Opening Unicode files without BOMs

Resolved Opening Unicode files without BOMs

How-to

Votes

Undo

Daniel Vivier
PowerBuilder
Thursday, 12 May 2022 20:56 PM UTC

I have encountered a situation where my application is trying to open a file that turns out to be UTF16-LE with no BOM. As documented, PB's FileOpen function won't detect that and thus reads the file incorrectly.

But in the situation where I'm reading that file, I could be reading files from various sources, some of which are proper Unicode files with BOMs and some of which are missing the expected BOMs. So I certainly can't just assume it's always UTF16-LE. Could be Ansi, UTF8 (with or without BOM), or either UTF16-LE or UTF16-BE (with or without BOM).

I don't suppose anyone has any code they can share that detects the type and somehow reads any of those files correctly?

I'm also contacting the vendor supplying that file to see whether they can or will do anything about it, but I don't hold out high hopes, because they have thousands of users (at least) and I'm sure they would think any change might break things for other users.

Responses (7)

John Fauss Accepted Answer Pending Moderation

Friday, 13 May 2022 04:04 AM UTC
PowerBuilder
# 1

Can't say I'm surprised the FileEncoding function does not handle all cases.

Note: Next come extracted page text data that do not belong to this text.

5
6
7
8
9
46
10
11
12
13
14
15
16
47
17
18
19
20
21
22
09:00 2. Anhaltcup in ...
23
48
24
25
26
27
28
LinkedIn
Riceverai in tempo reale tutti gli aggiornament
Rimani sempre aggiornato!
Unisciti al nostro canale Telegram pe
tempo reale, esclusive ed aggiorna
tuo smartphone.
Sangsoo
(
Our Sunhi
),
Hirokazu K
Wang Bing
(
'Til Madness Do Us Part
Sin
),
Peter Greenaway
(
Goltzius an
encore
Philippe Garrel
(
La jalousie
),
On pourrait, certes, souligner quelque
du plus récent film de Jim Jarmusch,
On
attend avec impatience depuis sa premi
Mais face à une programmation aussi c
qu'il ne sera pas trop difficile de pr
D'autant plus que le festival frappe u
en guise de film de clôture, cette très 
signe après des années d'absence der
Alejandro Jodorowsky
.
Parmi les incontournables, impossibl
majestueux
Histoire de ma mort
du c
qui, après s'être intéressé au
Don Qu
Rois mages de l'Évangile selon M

Sometime around 2017 I experimented with trying to identify the encoding used in a file by examining the bytes at the start of a file in a manner much like what you've described, Dan. At the time, I was not concerned with trying to identify the encoding used in files that lack a BOM. I'm including below the code I used to do this just so you can see what I did... I hope it helps you a little.

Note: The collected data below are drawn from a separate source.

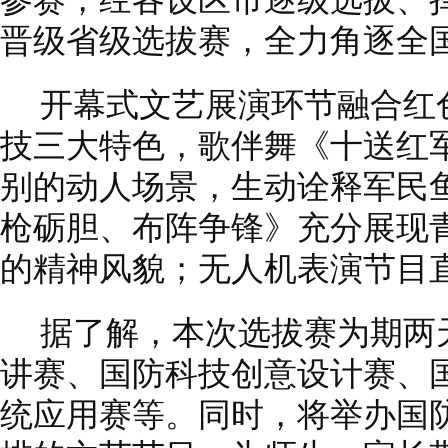
参赛，经各设区市逐级选拔、择
晋级省级选拔赛，全力角逐全
开幕式文艺展演环节融合红
技三大特色，歌伴舞《十送红
别的动人场景，生动诠释军民
枪砺胆、布阵争锋》充分展现
的精神风貌；无人机表演节目
据了解，本次选拔赛为期两
讲赛、国防科技创意设计赛、
统应用赛等。同时，将举办国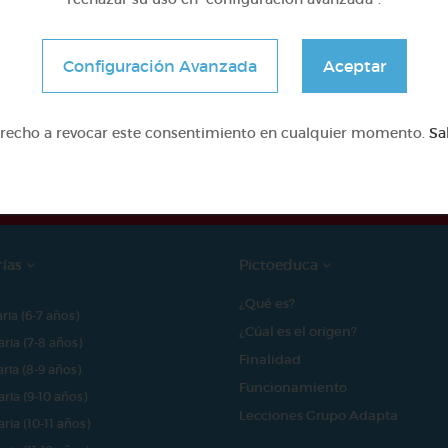
Configuración Avanzada
Aceptar
e proyecto ha sido posible gracias al mecenazgo de
erecho a revocar este consentimiento en cualquier momento.
Sa
rías
Pictoeduca
¿Qué es?
aria (6-7 años)
¿Cúal es el origen?
aria (7-8 años)
Finalidad
aria (8-9 años)
Funcionamiento
aria (9-10 años)
Lecciones Grupo Adapta
aria (10-11 años)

//public function integer of_getfileencoding (string as_filename, ref encoding as_encoding)
//
// Determines how a file is encoded by examining the Byte Order Mark (BOM) at
// the beginning of a file. The start of the file has to be read in stream mode,
// otherwise the system skips over the BOM.
//
// There are five BOM's:
// 1. UTF 32 Big Endian (BE) x0000FEFF (byte values 0,0,254,255) Not supported by PB
// 2. UTF 32 Low Endian (LE) xFFFE0000 (byte values 255,254,0,0) Not supported by PB
// 3. UTF 16 Big Endian (BE) xFEFF     (byte values 254,255)     Recognized by PB
// 4. UTF 16 Low Endian (LE) xFFFE     (byte values 255,254)     Recognized by PB (default for PB10 & higher)
// 5. UTF  8                 xEFBBBF   (byte values 239,187,191) Recognized by PB
// 6. ANSI                   Any byte sequence not listed above  Recognized by PB
//
// RC=1 -> Successful determination of the file's encoding.
// RC=-1 & Encoding argument (passed by reference) null if error or not supported.

Integer  li_filenum
Long     ll_bytesread
Byte     lbyte[]
Blob     lblob

li_filenum = -1
SetNull(as_encoding)

if not FileExists(as_filename) then
   Return -1
end if

// Open the file to be examined in Stream Mode.
li_filenum = FileOpen(as_filename, StreamMode!, Read!, Shared!)
if li_filenum = -1 then
   Return -1
end if

// Read the first four bytes of the file (where the BOM resides) into a blob.
ll_bytesread = FileReadEx(li_filenum, lblob, 4)
FileClose(li_filenum)

if ll_bytesread < 4 then
   Return -1
end if

// Copy the four bytes in the blob into a byte array for easy examination.
lbyte = GetByteArray(lblob)

// Does the file begin with a recognized BOM?
if lbyte[1] = 0 and lbyte[2] = 0 and lbyte[3] = 254 and lbyte[4] = 255 then
   Return -1    // UTF 32 BE not supported by PB
elseif lbyte[1] = 255 and lbyte[2] = 254 and lbyte[3] = 0 and lbyte[4] = 0 then
   Return -1    // UTF 32 LE not supported by PB
elseif lbyte[1] = 254 and lbyte[2] = 255 then
   as_encoding = EncodingUTF16BE!
elseif lbyte[1] = 255 and lbyte[2] = 254 then
   as_encoding = EncodingUTF16LE!
elseif lbyte[1] = 239 and lbyte[2] = 187 and lbyte[3] = 191 then
   as_encoding = EncodingUTF8!
else
   // No recognizable BOM, so this file is ANSI encoded.
   as_encoding = EncodingANSI!
end if

Return 1

From doing a web search, I found this post in the StackOverflow forum:

https://stackoverflow.com/questions/61817928/how-to-identify-file-format-of-a-file-with-out-bom-utf8-no-bom-or-ansi

Good luck!

Comment

There are no comments made yet.

Daniel Vivier Accepted Answer Pending Moderation

Friday, 13 May 2022 21:06 PM UTC
PowerBuilder
# 2

OK, I think the following function is the best I can do under the circumstances, and it definitely solves the problem of UTF16 files with no BOM.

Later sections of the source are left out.